■ **PROBLEM**
Which lines below contain the word "edge"? Copy each of them.

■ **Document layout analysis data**
::::
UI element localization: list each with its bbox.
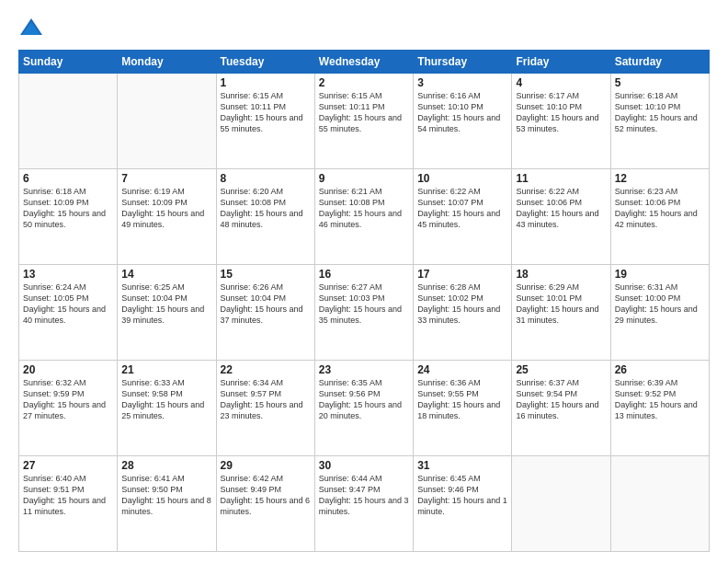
calendar-cell: 10Sunrise: 6:22 AM Sunset: 10:07 PM Dayl…	[414, 169, 512, 265]
calendar-cell: 7Sunrise: 6:19 AM Sunset: 10:09 PM Dayli…	[118, 169, 216, 265]
calendar-header-tuesday: Tuesday	[216, 51, 314, 74]
day-number: 1	[221, 76, 311, 89]
cell-info: Sunrise: 6:19 AM Sunset: 10:09 PM Daylig…	[121, 186, 211, 231]
cell-info: Sunrise: 6:24 AM Sunset: 10:05 PM Daylig…	[23, 282, 113, 327]
calendar-cell: 9Sunrise: 6:21 AM Sunset: 10:08 PM Dayli…	[314, 169, 413, 265]
cell-info: Sunrise: 6:18 AM Sunset: 10:09 PM Daylig…	[23, 186, 113, 231]
calendar-cell: 20Sunrise: 6:32 AM Sunset: 9:59 PM Dayli…	[19, 361, 118, 456]
day-number: 14	[121, 268, 211, 281]
cell-info: Sunrise: 6:17 AM Sunset: 10:10 PM Daylig…	[516, 90, 606, 135]
day-number: 21	[121, 363, 211, 376]
cell-info: Sunrise: 6:36 AM Sunset: 9:55 PM Dayligh…	[417, 377, 507, 422]
calendar-header-wednesday: Wednesday	[314, 51, 413, 74]
day-number: 12	[615, 172, 705, 185]
calendar-cell: 12Sunrise: 6:23 AM Sunset: 10:06 PM Dayl…	[610, 169, 709, 265]
day-number: 8	[221, 172, 311, 185]
cell-info: Sunrise: 6:23 AM Sunset: 10:06 PM Daylig…	[615, 186, 705, 231]
cell-info: Sunrise: 6:31 AM Sunset: 10:00 PM Daylig…	[615, 282, 705, 327]
calendar-cell: 13Sunrise: 6:24 AM Sunset: 10:05 PM Dayl…	[19, 265, 118, 361]
cell-info: Sunrise: 6:29 AM Sunset: 10:01 PM Daylig…	[516, 282, 606, 327]
cell-info: Sunrise: 6:22 AM Sunset: 10:07 PM Daylig…	[417, 186, 507, 231]
cell-info: Sunrise: 6:41 AM Sunset: 9:50 PM Dayligh…	[121, 473, 211, 518]
calendar-week-5: 27Sunrise: 6:40 AM Sunset: 9:51 PM Dayli…	[19, 456, 710, 552]
day-number: 4	[516, 76, 606, 89]
day-number: 29	[221, 459, 311, 472]
day-number: 24	[417, 363, 507, 376]
calendar-cell: 24Sunrise: 6:36 AM Sunset: 9:55 PM Dayli…	[414, 361, 512, 456]
calendar-cell: 8Sunrise: 6:20 AM Sunset: 10:08 PM Dayli…	[216, 169, 314, 265]
cell-info: Sunrise: 6:35 AM Sunset: 9:56 PM Dayligh…	[319, 377, 409, 422]
cell-info: Sunrise: 6:16 AM Sunset: 10:10 PM Daylig…	[417, 90, 507, 135]
day-number: 6	[23, 172, 113, 185]
calendar-cell: 3Sunrise: 6:16 AM Sunset: 10:10 PM Dayli…	[414, 74, 512, 169]
cell-info: Sunrise: 6:39 AM Sunset: 9:52 PM Dayligh…	[615, 377, 705, 422]
day-number: 3	[417, 76, 507, 89]
calendar-cell: 14Sunrise: 6:25 AM Sunset: 10:04 PM Dayl…	[118, 265, 216, 361]
cell-info: Sunrise: 6:18 AM Sunset: 10:10 PM Daylig…	[615, 90, 705, 135]
day-number: 20	[23, 363, 113, 376]
calendar-cell: 27Sunrise: 6:40 AM Sunset: 9:51 PM Dayli…	[19, 456, 118, 552]
calendar-cell: 22Sunrise: 6:34 AM Sunset: 9:57 PM Dayli…	[216, 361, 314, 456]
day-number: 7	[121, 172, 211, 185]
logo	[18, 15, 48, 40]
cell-info: Sunrise: 6:44 AM Sunset: 9:47 PM Dayligh…	[319, 473, 409, 518]
logo-icon	[18, 15, 44, 40]
calendar-cell: 15Sunrise: 6:26 AM Sunset: 10:04 PM Dayl…	[216, 265, 314, 361]
day-number: 15	[221, 268, 311, 281]
cell-info: Sunrise: 6:32 AM Sunset: 9:59 PM Dayligh…	[23, 377, 113, 422]
calendar-header-sunday: Sunday	[19, 51, 118, 74]
calendar-cell: 30Sunrise: 6:44 AM Sunset: 9:47 PM Dayli…	[314, 456, 413, 552]
calendar-cell: 2Sunrise: 6:15 AM Sunset: 10:11 PM Dayli…	[314, 74, 413, 169]
day-number: 25	[516, 363, 606, 376]
calendar-cell: 6Sunrise: 6:18 AM Sunset: 10:09 PM Dayli…	[19, 169, 118, 265]
cell-info: Sunrise: 6:40 AM Sunset: 9:51 PM Dayligh…	[23, 473, 113, 518]
day-number: 22	[221, 363, 311, 376]
cell-info: Sunrise: 6:21 AM Sunset: 10:08 PM Daylig…	[319, 186, 409, 231]
cell-info: Sunrise: 6:34 AM Sunset: 9:57 PM Dayligh…	[221, 377, 311, 422]
cell-info: Sunrise: 6:15 AM Sunset: 10:11 PM Daylig…	[319, 90, 409, 135]
calendar-cell: 17Sunrise: 6:28 AM Sunset: 10:02 PM Dayl…	[414, 265, 512, 361]
cell-info: Sunrise: 6:20 AM Sunset: 10:08 PM Daylig…	[221, 186, 311, 231]
calendar-cell: 23Sunrise: 6:35 AM Sunset: 9:56 PM Dayli…	[314, 361, 413, 456]
cell-info: Sunrise: 6:22 AM Sunset: 10:06 PM Daylig…	[516, 186, 606, 231]
calendar-cell: 18Sunrise: 6:29 AM Sunset: 10:01 PM Dayl…	[512, 265, 610, 361]
day-number: 23	[319, 363, 409, 376]
calendar: SundayMondayTuesdayWednesdayThursdayFrid…	[18, 50, 710, 552]
day-number: 9	[319, 172, 409, 185]
calendar-header-monday: Monday	[118, 51, 216, 74]
calendar-cell: 28Sunrise: 6:41 AM Sunset: 9:50 PM Dayli…	[118, 456, 216, 552]
day-number: 16	[319, 268, 409, 281]
calendar-cell	[19, 74, 118, 169]
calendar-cell: 31Sunrise: 6:45 AM Sunset: 9:46 PM Dayli…	[414, 456, 512, 552]
calendar-week-3: 13Sunrise: 6:24 AM Sunset: 10:05 PM Dayl…	[19, 265, 710, 361]
calendar-header-saturday: Saturday	[610, 51, 709, 74]
day-number: 5	[615, 76, 705, 89]
day-number: 28	[121, 459, 211, 472]
day-number: 26	[615, 363, 705, 376]
cell-info: Sunrise: 6:28 AM Sunset: 10:02 PM Daylig…	[417, 282, 507, 327]
calendar-cell: 11Sunrise: 6:22 AM Sunset: 10:06 PM Dayl…	[512, 169, 610, 265]
cell-info: Sunrise: 6:25 AM Sunset: 10:04 PM Daylig…	[121, 282, 211, 327]
day-number: 31	[417, 459, 507, 472]
page: SundayMondayTuesdayWednesdayThursdayFrid…	[0, 0, 728, 563]
cell-info: Sunrise: 6:37 AM Sunset: 9:54 PM Dayligh…	[516, 377, 606, 422]
day-number: 17	[417, 268, 507, 281]
calendar-header-thursday: Thursday	[414, 51, 512, 74]
calendar-cell: 19Sunrise: 6:31 AM Sunset: 10:00 PM Dayl…	[610, 265, 709, 361]
calendar-header-row: SundayMondayTuesdayWednesdayThursdayFrid…	[19, 51, 710, 74]
calendar-header-friday: Friday	[512, 51, 610, 74]
cell-info: Sunrise: 6:33 AM Sunset: 9:58 PM Dayligh…	[121, 377, 211, 422]
day-number: 10	[417, 172, 507, 185]
cell-info: Sunrise: 6:15 AM Sunset: 10:11 PM Daylig…	[221, 90, 311, 135]
calendar-cell: 16Sunrise: 6:27 AM Sunset: 10:03 PM Dayl…	[314, 265, 413, 361]
calendar-cell: 26Sunrise: 6:39 AM Sunset: 9:52 PM Dayli…	[610, 361, 709, 456]
calendar-week-1: 1Sunrise: 6:15 AM Sunset: 10:11 PM Dayli…	[19, 74, 710, 169]
calendar-cell	[118, 74, 216, 169]
calendar-cell	[512, 456, 610, 552]
cell-info: Sunrise: 6:26 AM Sunset: 10:04 PM Daylig…	[221, 282, 311, 327]
calendar-cell: 5Sunrise: 6:18 AM Sunset: 10:10 PM Dayli…	[610, 74, 709, 169]
calendar-cell: 1Sunrise: 6:15 AM Sunset: 10:11 PM Dayli…	[216, 74, 314, 169]
day-number: 27	[23, 459, 113, 472]
day-number: 13	[23, 268, 113, 281]
calendar-cell	[610, 456, 709, 552]
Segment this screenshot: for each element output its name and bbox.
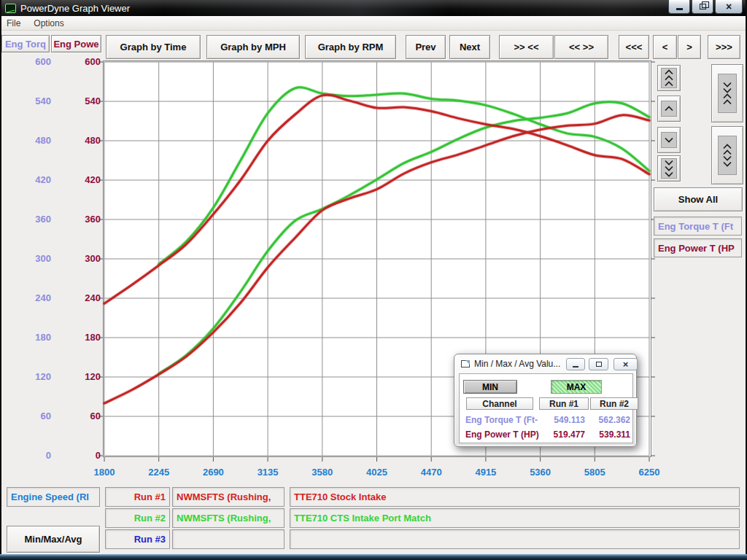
graph-by-time-button[interactable]: Graph by Time — [106, 35, 201, 59]
minimize-icon — [676, 8, 683, 10]
run1-title-field[interactable]: TTE710 Stock Intake — [290, 487, 740, 507]
min-toggle-button[interactable]: MIN — [463, 380, 517, 394]
restore-icon — [700, 4, 706, 9]
run1-label: Run #1 — [105, 487, 170, 507]
app-icon — [5, 4, 16, 13]
x-tick-label: 3580 — [299, 467, 346, 478]
maximize-icon — [596, 362, 602, 367]
y-scroll-up-fast-button[interactable] — [657, 65, 681, 91]
table-cell-value: 519.477 — [535, 429, 585, 440]
torque-y-tick-label: 480 — [13, 135, 51, 146]
scroll-left-fast-button[interactable]: <<< — [619, 35, 649, 59]
zoom-in-x-button[interactable]: >> << — [499, 35, 554, 59]
max-toggle-button[interactable]: MAX — [551, 380, 602, 394]
table-row-channel: Eng Torque T (Ft- — [465, 415, 538, 425]
run2-file-field[interactable]: NWMSFTS (Rushing, — [172, 508, 285, 528]
minmax-close-button[interactable]: × — [614, 358, 638, 370]
menu-file[interactable]: File — [0, 17, 27, 30]
torque-channel-field: Eng Torque T (Ft — [654, 217, 742, 236]
torque-y-tick-label: 300 — [13, 253, 51, 264]
x-tick-label: 2245 — [136, 467, 182, 478]
torque-y-tick-label: 540 — [13, 96, 51, 106]
y-zoom-in-button[interactable] — [711, 64, 743, 122]
scroll-right-fast-button[interactable]: >>> — [708, 35, 740, 59]
chevron-up-triple-icon — [661, 68, 677, 88]
power-y-tick-label: 60 — [63, 411, 101, 421]
minmax-avg-button[interactable]: Min/Max/Avg — [7, 526, 100, 553]
run1-file-field[interactable]: NWMSFTS (Rushing, — [172, 487, 285, 507]
y-scroll-down-fast-button[interactable] — [657, 155, 681, 182]
x-tick-label: 3135 — [244, 467, 291, 478]
scroll-right-button[interactable]: > — [678, 35, 701, 59]
zoom-out-x-button[interactable]: << >> — [554, 35, 608, 59]
y-scroll-down-button[interactable] — [657, 127, 681, 153]
title-bar[interactable]: PowerDyne Graph Viewer × — [0, 0, 747, 16]
power-y-tick-label: 300 — [63, 253, 101, 264]
minmax-title-bar[interactable]: Min / Max / Avg Valu... × — [454, 354, 636, 373]
minmax-maximize-button[interactable] — [589, 358, 608, 370]
minmax-window-title: Min / Max / Avg Valu... — [474, 359, 560, 369]
power-y-tick-label: 420 — [63, 174, 101, 185]
torque-y-tick-label: 240 — [13, 292, 51, 303]
run3-file-field[interactable] — [172, 529, 285, 549]
close-icon: × — [623, 359, 629, 370]
minmax-values-window: Min / Max / Avg Valu... × MIN MAX Channe… — [454, 354, 637, 447]
next-button[interactable]: Next — [449, 35, 490, 59]
x-axis-channel-field: Engine Speed (RI — [7, 487, 100, 507]
power-channel-field: Eng Power T (HP — [654, 238, 742, 257]
powerdyne-window: PowerDyne Graph Viewer × File Options En… — [0, 0, 747, 560]
graph-by-rpm-button[interactable]: Graph by RPM — [305, 35, 396, 59]
column-header-run1[interactable]: Run #1 — [539, 397, 589, 410]
power-y-tick-label: 120 — [63, 371, 101, 382]
window-bottom-edge — [0, 554, 747, 560]
table-cell-value: 549.113 — [535, 415, 585, 425]
minmax-minimize-button[interactable] — [566, 358, 585, 370]
close-button[interactable]: × — [715, 0, 743, 14]
chevron-down-triple-icon — [661, 158, 677, 179]
power-y-tick-label: 540 — [63, 96, 101, 106]
show-all-button[interactable]: Show All — [654, 187, 743, 211]
minimize-button[interactable] — [668, 0, 690, 14]
torque-y-tick-label: 60 — [13, 411, 51, 421]
chevron-up-icon — [661, 101, 677, 117]
x-tick-label: 5805 — [571, 467, 618, 478]
power-y-tick-label: 480 — [63, 135, 101, 146]
chevron-down-icon — [661, 132, 677, 148]
torque-y-tick-label: 0 — [13, 450, 51, 461]
run2-title-field[interactable]: TTE710 CTS Intake Port Match — [290, 508, 740, 528]
y-scroll-up-button[interactable] — [657, 96, 681, 122]
power-y-tick-label: 180 — [63, 332, 101, 343]
scroll-left-button[interactable]: < — [653, 35, 677, 59]
run-2-eng-power-t-hp--curve — [159, 102, 649, 374]
power-y-tick-label: 360 — [63, 214, 101, 225]
torque-y-tick-label: 180 — [13, 332, 51, 343]
curve-halo — [159, 102, 649, 374]
torque-y-tick-label: 120 — [13, 371, 51, 382]
power-y-tick-label: 240 — [63, 292, 101, 303]
prev-button[interactable]: Prev — [406, 35, 446, 59]
run2-label: Run #2 — [105, 508, 170, 528]
expand-vertical-icon — [718, 136, 737, 175]
x-tick-label: 4470 — [408, 467, 454, 478]
y-zoom-out-button[interactable] — [711, 126, 743, 184]
minimize-icon — [573, 366, 578, 368]
menu-options[interactable]: Options — [27, 17, 70, 30]
window-left-edge — [0, 0, 1, 560]
run3-label: Run #3 — [105, 529, 170, 549]
tab-eng-power[interactable]: Eng Powe — [51, 35, 101, 52]
torque-y-tick-label: 600 — [13, 56, 51, 67]
minmax-body: MIN MAX Channel Run #1 Run #2 Eng Torque… — [459, 373, 633, 443]
graph-by-mph-button[interactable]: Graph by MPH — [206, 35, 300, 59]
column-header-channel[interactable]: Channel — [466, 397, 533, 410]
maximize-button[interactable] — [692, 0, 713, 14]
run-2-eng-torque-t-ft-lbs--curve — [159, 88, 649, 264]
run3-title-field[interactable] — [290, 529, 740, 549]
close-icon: × — [726, 1, 732, 12]
table-cell-value: 562.362 — [585, 415, 630, 425]
x-tick-label: 2690 — [190, 467, 236, 478]
x-tick-label: 1800 — [81, 467, 128, 478]
tab-eng-torque[interactable]: Eng Torq — [1, 35, 50, 52]
minmax-window-icon — [461, 360, 470, 368]
table-row-channel: Eng Power T (HP) — [465, 429, 541, 440]
column-header-run2[interactable]: Run #2 — [590, 397, 638, 410]
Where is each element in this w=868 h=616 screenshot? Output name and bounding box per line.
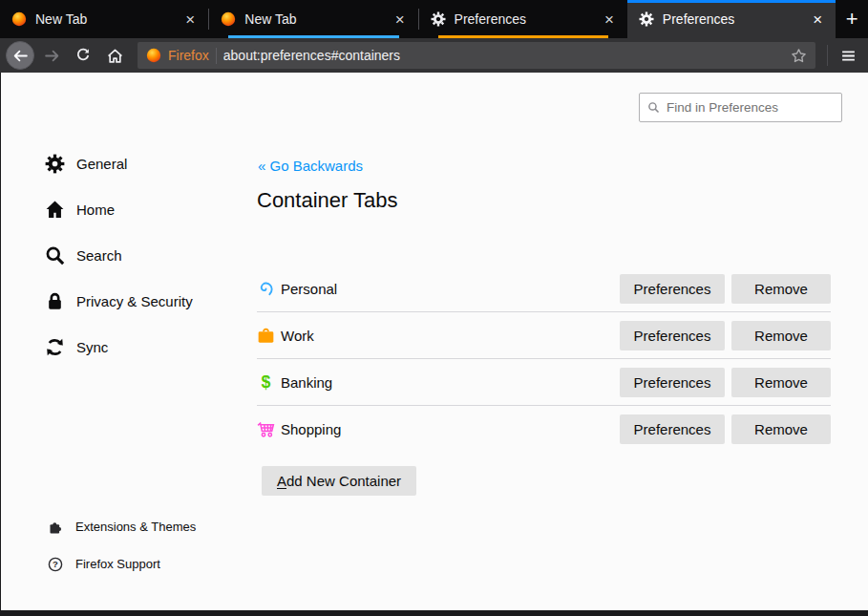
gear-icon bbox=[431, 11, 446, 27]
firefox-icon bbox=[11, 11, 27, 27]
search-icon bbox=[45, 245, 65, 266]
reload-icon bbox=[75, 48, 91, 63]
briefcase-icon bbox=[257, 326, 278, 345]
url-text[interactable]: about:preferences#containers bbox=[223, 48, 784, 63]
menu-button[interactable] bbox=[834, 41, 862, 70]
back-button[interactable] bbox=[6, 41, 34, 70]
tab-title: Preferences bbox=[455, 11, 592, 27]
bookmark-star-icon[interactable] bbox=[791, 48, 807, 64]
shopping-cart-icon bbox=[257, 420, 278, 439]
container-row-shopping: Shopping Preferences Remove bbox=[257, 406, 831, 453]
dollar-icon: $ bbox=[257, 372, 278, 392]
container-preferences-button[interactable]: Preferences bbox=[620, 368, 725, 397]
tab-preferences-1[interactable]: Preferences × bbox=[419, 0, 627, 38]
container-remove-button[interactable]: Remove bbox=[731, 414, 831, 444]
container-name: Banking bbox=[281, 374, 332, 391]
fingerprint-icon bbox=[257, 279, 278, 298]
sidebar-item-label: Privacy & Security bbox=[76, 293, 193, 309]
close-icon[interactable]: × bbox=[601, 11, 618, 29]
page-title: Container Tabs bbox=[257, 188, 398, 213]
identity-label: Firefox bbox=[168, 48, 209, 63]
sidebar-item-label: Search bbox=[76, 247, 122, 264]
close-icon[interactable]: × bbox=[809, 11, 826, 29]
container-list: Personal Preferences Remove Work Prefere… bbox=[257, 266, 831, 453]
sidebar-item-label: Firefox Support bbox=[75, 557, 160, 571]
find-in-preferences-input[interactable] bbox=[667, 100, 836, 115]
add-new-container-button[interactable]: Add New Container bbox=[262, 466, 416, 496]
gear-icon bbox=[45, 154, 65, 174]
tab-title: New Tab bbox=[35, 11, 173, 27]
home-icon bbox=[107, 48, 123, 64]
tab-preferences-2-active[interactable]: Preferences × bbox=[627, 0, 836, 38]
firefox-icon bbox=[221, 11, 236, 27]
container-name: Work bbox=[281, 328, 314, 344]
sync-icon bbox=[45, 337, 65, 357]
sidebar-item-general[interactable]: General bbox=[1, 140, 242, 186]
tab-title: New Tab bbox=[244, 11, 382, 27]
sidebar-item-extensions-themes[interactable]: Extensions & Themes bbox=[1, 508, 242, 545]
container-row-banking: $ Banking Preferences Remove bbox=[257, 359, 831, 406]
sidebar-item-sync[interactable]: Sync bbox=[1, 324, 242, 370]
container-remove-button[interactable]: Remove bbox=[731, 368, 831, 397]
close-icon[interactable]: × bbox=[181, 11, 199, 29]
home-button[interactable] bbox=[100, 41, 129, 70]
gear-icon bbox=[639, 11, 654, 27]
back-arrow-icon bbox=[12, 48, 29, 64]
container-row-work: Work Preferences Remove bbox=[257, 312, 831, 359]
svg-text:?: ? bbox=[53, 559, 58, 569]
sidebar-item-search[interactable]: Search bbox=[1, 232, 242, 278]
add-button-label-rest: dd New Container bbox=[286, 473, 401, 489]
sidebar-footer: Extensions & Themes ? Firefox Support bbox=[1, 508, 242, 583]
sidebar-item-privacy-security[interactable]: Privacy & Security bbox=[1, 278, 242, 324]
toolbar-separator bbox=[827, 45, 828, 66]
sidebar-item-label: General bbox=[76, 156, 127, 172]
container-remove-button[interactable]: Remove bbox=[731, 274, 831, 304]
find-in-preferences-box[interactable] bbox=[639, 93, 842, 122]
container-preferences-button[interactable]: Preferences bbox=[620, 274, 725, 304]
container-row-personal: Personal Preferences Remove bbox=[257, 266, 831, 312]
tab-bar: New Tab × New Tab × Preferences × Prefer… bbox=[0, 0, 868, 38]
hamburger-menu-icon bbox=[840, 48, 857, 64]
new-tab-button[interactable]: + bbox=[836, 0, 868, 38]
active-tab-indicator bbox=[627, 0, 836, 3]
tab-new-tab-1[interactable]: New Tab × bbox=[0, 0, 208, 38]
go-backwards-link[interactable]: « Go Backwards bbox=[258, 158, 363, 174]
container-name: Shopping bbox=[281, 421, 341, 437]
sidebar-item-home[interactable]: Home bbox=[1, 186, 242, 232]
tab-new-tab-2[interactable]: New Tab × bbox=[209, 0, 417, 38]
container-name: Personal bbox=[281, 281, 337, 297]
sidebar-item-label: Home bbox=[76, 202, 115, 218]
sidebar-item-label: Extensions & Themes bbox=[75, 520, 196, 534]
puzzle-icon bbox=[48, 520, 63, 535]
url-bar[interactable]: Firefox about:preferences#containers bbox=[138, 42, 815, 69]
search-icon bbox=[647, 101, 660, 114]
question-circle-icon: ? bbox=[48, 557, 63, 572]
navigation-toolbar: Firefox about:preferences#containers bbox=[0, 38, 868, 73]
container-preferences-button[interactable]: Preferences bbox=[620, 321, 725, 350]
urlbar-separator bbox=[216, 48, 217, 64]
home-icon bbox=[45, 200, 65, 220]
sidebar-item-label: Sync bbox=[76, 339, 108, 355]
preferences-page: General Home Search Privacy & Security S… bbox=[1, 73, 868, 610]
firefox-icon bbox=[146, 48, 161, 63]
forward-arrow-icon bbox=[44, 48, 60, 64]
forward-button[interactable] bbox=[37, 41, 66, 70]
close-icon[interactable]: × bbox=[392, 11, 409, 29]
svg-text:$: $ bbox=[262, 373, 271, 392]
sidebar: General Home Search Privacy & Security S… bbox=[1, 140, 242, 370]
accesskey-letter: A bbox=[277, 473, 286, 489]
sidebar-item-firefox-support[interactable]: ? Firefox Support bbox=[1, 545, 242, 583]
reload-button[interactable] bbox=[69, 41, 97, 70]
container-preferences-button[interactable]: Preferences bbox=[620, 414, 725, 444]
tab-title: Preferences bbox=[663, 11, 800, 27]
container-remove-button[interactable]: Remove bbox=[731, 321, 831, 350]
lock-icon bbox=[45, 291, 65, 311]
::::
■ **WRITTEN RESPONSE**
window-bottom-edge — [0, 554, 747, 560]
window-left-edge — [0, 0, 1, 560]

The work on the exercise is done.